#### WORK INSTRUCTIONS
Your copy should repeat each record below exactly and contain no images.

#####

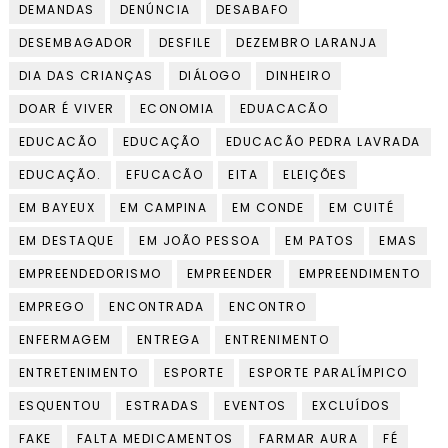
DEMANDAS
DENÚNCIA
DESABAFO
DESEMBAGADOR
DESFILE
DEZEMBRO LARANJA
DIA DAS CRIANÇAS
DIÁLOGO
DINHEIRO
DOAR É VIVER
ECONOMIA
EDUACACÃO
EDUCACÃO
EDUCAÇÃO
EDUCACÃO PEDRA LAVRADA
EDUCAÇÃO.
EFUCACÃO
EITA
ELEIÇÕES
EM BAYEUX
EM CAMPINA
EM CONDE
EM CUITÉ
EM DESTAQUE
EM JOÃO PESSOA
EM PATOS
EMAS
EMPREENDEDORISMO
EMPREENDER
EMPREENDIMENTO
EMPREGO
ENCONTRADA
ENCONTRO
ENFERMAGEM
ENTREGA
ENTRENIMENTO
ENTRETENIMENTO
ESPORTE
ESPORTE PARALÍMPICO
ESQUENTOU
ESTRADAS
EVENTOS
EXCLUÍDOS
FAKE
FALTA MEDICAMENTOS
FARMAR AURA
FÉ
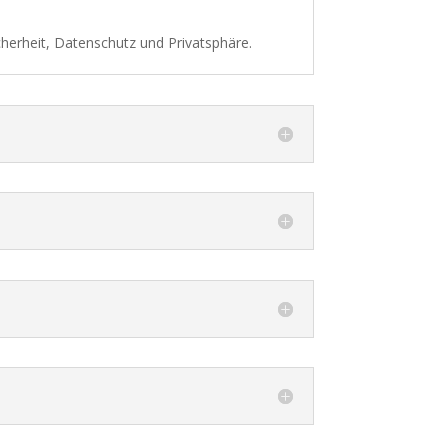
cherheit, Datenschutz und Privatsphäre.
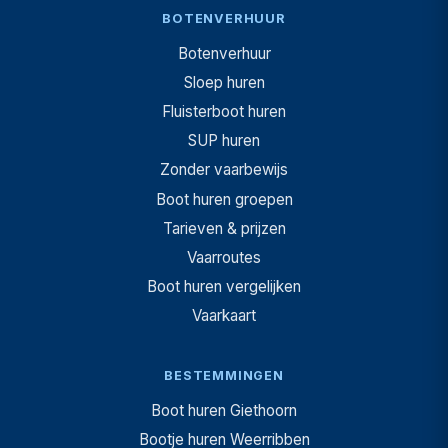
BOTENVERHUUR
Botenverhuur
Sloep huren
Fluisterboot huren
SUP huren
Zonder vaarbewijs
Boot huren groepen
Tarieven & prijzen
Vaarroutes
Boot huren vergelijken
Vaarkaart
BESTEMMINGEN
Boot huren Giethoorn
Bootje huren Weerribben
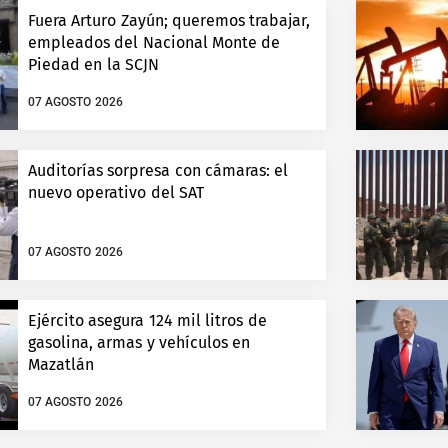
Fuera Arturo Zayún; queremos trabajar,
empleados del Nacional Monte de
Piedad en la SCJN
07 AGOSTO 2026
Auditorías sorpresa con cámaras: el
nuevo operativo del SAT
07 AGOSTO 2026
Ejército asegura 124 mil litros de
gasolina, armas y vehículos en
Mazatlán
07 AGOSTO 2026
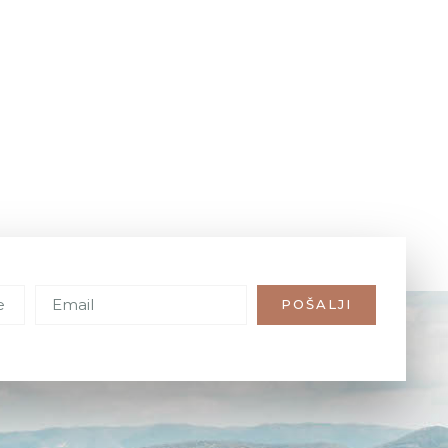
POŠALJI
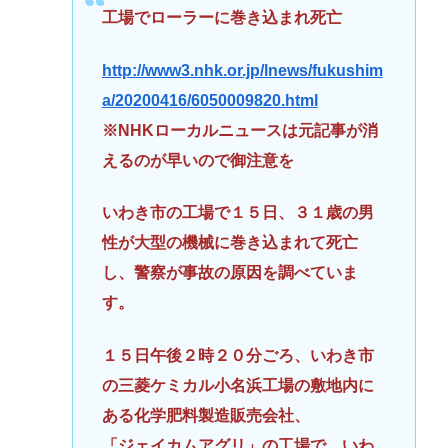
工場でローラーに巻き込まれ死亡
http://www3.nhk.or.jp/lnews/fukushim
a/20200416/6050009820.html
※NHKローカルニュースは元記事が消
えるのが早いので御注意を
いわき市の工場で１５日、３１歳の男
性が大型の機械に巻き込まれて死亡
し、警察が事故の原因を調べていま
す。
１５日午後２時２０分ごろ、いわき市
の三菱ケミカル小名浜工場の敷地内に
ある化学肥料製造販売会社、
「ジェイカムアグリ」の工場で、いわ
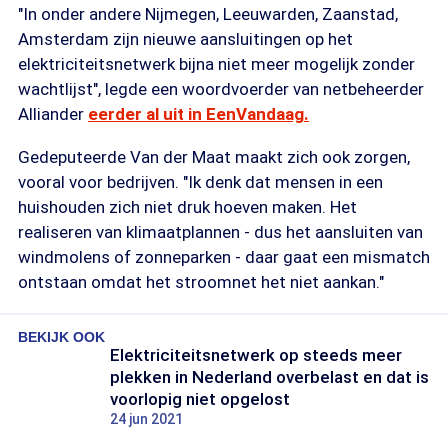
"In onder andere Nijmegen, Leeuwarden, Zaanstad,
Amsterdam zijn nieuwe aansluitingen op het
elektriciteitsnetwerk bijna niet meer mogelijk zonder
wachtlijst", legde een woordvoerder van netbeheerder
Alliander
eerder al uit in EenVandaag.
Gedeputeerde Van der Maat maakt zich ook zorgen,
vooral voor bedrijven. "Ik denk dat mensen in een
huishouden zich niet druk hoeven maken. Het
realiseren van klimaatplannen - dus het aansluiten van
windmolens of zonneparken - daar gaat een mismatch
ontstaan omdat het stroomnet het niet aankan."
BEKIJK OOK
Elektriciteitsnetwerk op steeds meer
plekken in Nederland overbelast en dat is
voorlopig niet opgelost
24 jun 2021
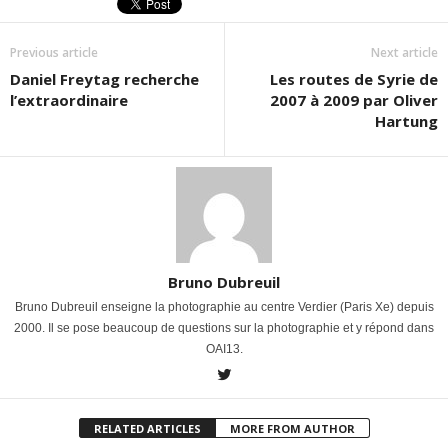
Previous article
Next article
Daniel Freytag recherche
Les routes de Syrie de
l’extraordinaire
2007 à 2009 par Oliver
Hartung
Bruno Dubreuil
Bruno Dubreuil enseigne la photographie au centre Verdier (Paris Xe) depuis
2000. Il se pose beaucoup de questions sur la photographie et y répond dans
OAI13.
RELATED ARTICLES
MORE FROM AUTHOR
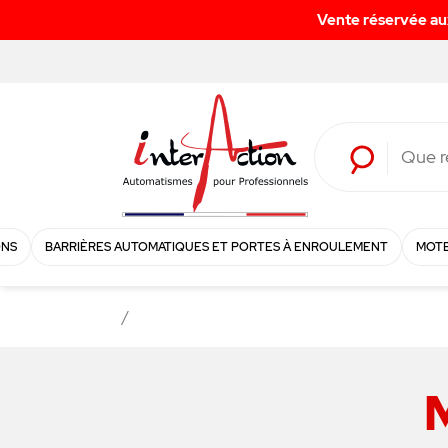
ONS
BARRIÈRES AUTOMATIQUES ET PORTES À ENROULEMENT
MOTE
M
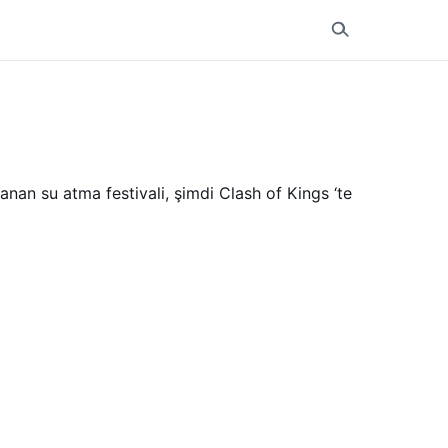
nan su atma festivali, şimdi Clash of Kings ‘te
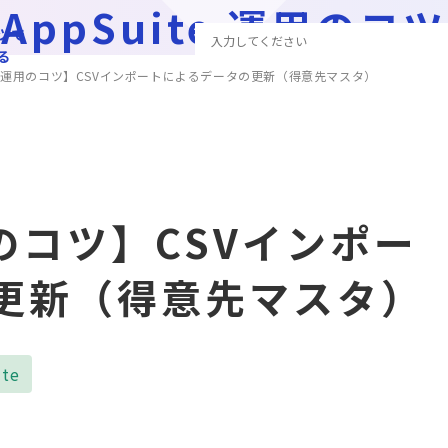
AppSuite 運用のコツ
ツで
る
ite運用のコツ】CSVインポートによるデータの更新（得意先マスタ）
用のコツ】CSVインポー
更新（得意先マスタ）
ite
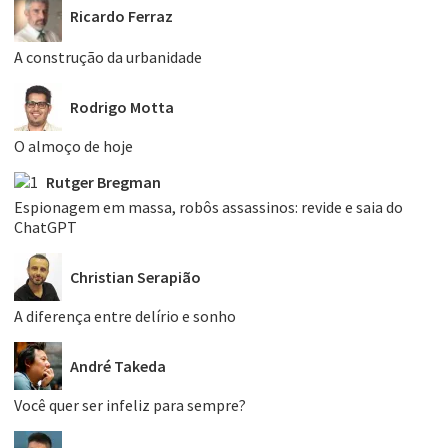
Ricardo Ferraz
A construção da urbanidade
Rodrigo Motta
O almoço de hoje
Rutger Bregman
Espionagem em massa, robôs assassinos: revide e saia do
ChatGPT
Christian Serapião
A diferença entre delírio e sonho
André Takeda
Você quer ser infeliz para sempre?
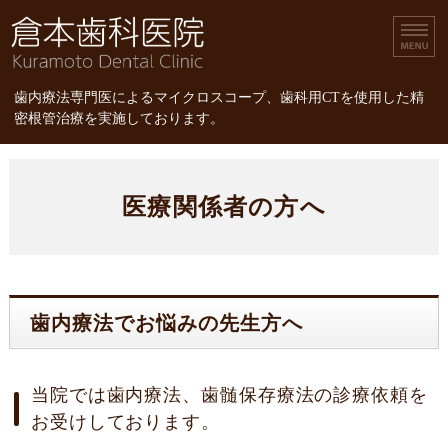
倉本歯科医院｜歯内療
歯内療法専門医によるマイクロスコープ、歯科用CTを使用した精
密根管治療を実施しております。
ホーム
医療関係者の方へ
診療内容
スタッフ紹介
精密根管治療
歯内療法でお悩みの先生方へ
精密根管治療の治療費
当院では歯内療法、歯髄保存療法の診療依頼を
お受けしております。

#####

#### COMPLETED TASK
DEMANDAS
DENÚNCIA
DESABAFO
DESEMBAGADOR
DESFILE
DEZEMBRO LARANJA
DIA DAS CRIANÇAS
DIÁLOGO
DINHEIRO
DOAR É VIVER
ECONOMIA
EDUACACÃO
EDUCACÃO
EDUCAÇÃO
EDUCACÃO PEDRA LAVRADA
EDUCAÇÃO.
EFUCACÃO
EITA
ELEIÇÕES
EM BAYEUX
EM CAMPINA
EM CONDE
EM CUITÉ
EM DESTAQUE
EM JOÃO PESSOA
EM PATOS
EMAS
EMPREENDEDORISMO
EMPREENDER
EMPREENDIMENTO
EMPREGO
ENCONTRADA
ENCONTRO
ENFERMAGEM
ENTREGA
ENTRENIMENTO
ENTRETENIMENTO
ESPORTE
ESPORTE PARALÍMPICO
ESQUENTOU
ESTRADAS
EVENTOS
EXCLUÍDOS
FAKE
FALTA MEDICAMENTOS
FARMAR AURA
FÉ
cherheit, Datenschutz und Privatsphäre.
BOTENVERHUUR
Botenverhuur
Sloep huren
Fluisterboot huren
SUP huren
Zonder vaarbewijs
Boot huren groepen
Tarieven & prijzen
Vaarroutes
Boot huren vergelijken
Vaarkaart
BESTEMMINGEN
Boot huren Giethoorn
Bootje huren Weerribben
Fuera Arturo Zayún; queremos trabajar,
empleados del Nacional Monte de
Piedad en la SCJN
07 AGOSTO 2026
Auditorías sorpresa con cámaras: el
nuevo operativo del SAT
07 AGOSTO 2026
Ejército asegura 124 mil litros de
gasolina, armas y vehículos en
Mazatlán
07 AGOSTO 2026
POŠALJI
工場でローラーに巻き込まれ死亡
http://www3.nhk.or.jp/lnews/fukushim
a/20200416/6050009820.html
※NHKローカルニュースは元記事が消
えるのが早いので御注意を
いわき市の工場で１５日、３１歳の男
性が大型の機械に巻き込まれて死亡
し、警察が事故の原因を調べていま
す。
１５日午後２時２０分ごろ、いわき市
の三菱ケミカル小名浜工場の敷地内に
ある化学肥料製造販売会社、
「ジェイカムアグリ」の工場で、いわ
"In onder andere Nijmegen, Leeuwarden, Zaanstad,
Amsterdam zijn nieuwe aansluitingen op het
elektriciteitsnetwerk bijna niet meer mogelijk zonder
wachtlijst", legde een woordvoerder van netbeheerder
Alliander
eerder al uit in EenVandaag.
Gedeputeerde Van der Maat maakt zich ook zorgen,
vooral voor bedrijven. "Ik denk dat mensen in een
huishouden zich niet druk hoeven maken. Het
realiseren van klimaatplannen - dus het aansluiten van
windmolens of zonneparken - daar gaat een mismatch
ontstaan omdat het stroomnet het niet aankan."
BEKIJK OOK
Elektriciteitsnetwerk op steeds meer
plekken in Nederland overbelast en dat is
voorlopig niet opgelost
24 jun 2021
Previous article
Next article
Daniel Freytag recherche
Les routes de Syrie de
l’extraordinaire
2007 à 2009 par Oliver
Hartung
Bruno Dubreuil
Bruno Dubreuil enseigne la photographie au centre Verdier (Paris Xe) depuis
2000. Il se pose beaucoup de questions sur la photographie et y répond dans
OAI13.
RELATED ARTICLES
MORE FROM AUTHOR
ONS
BARRIÈRES AUTOMATIQUES ET PORTES À ENROULEMENT
MOTE
M
nan su atma festivali, şimdi Clash of Kings ‘te
AppSuite 運用のコツ
ツで
る
ite運用のコツ】CSVインポートによるデータの更新（得意先マスタ）
用のコツ】CSVインポー
更新（得意先マスタ）
ite
Ricardo Ferraz
A construção da urbanidade
Rodrigo Motta
O almoço de hoje
Rutger Bregman
Espionagem em massa, robôs assassinos: revide e saia do
ChatGPT
Christian Serapião
A diferença entre delírio e sonho
André Takeda
Você quer ser infeliz para sempre?
倉本歯科医院｜歯内療
歯内療法専門医によるマイクロスコープ、歯科用CTを使用した精
密根管治療を実施しております。
ホーム
医療関係者の方へ
診療内容
スタッフ紹介
精密根管治療
歯内療法でお悩みの先生方へ
精密根管治療の治療費
当院では歯内療法、歯髄保存療法の診療依頼を
お受けしております。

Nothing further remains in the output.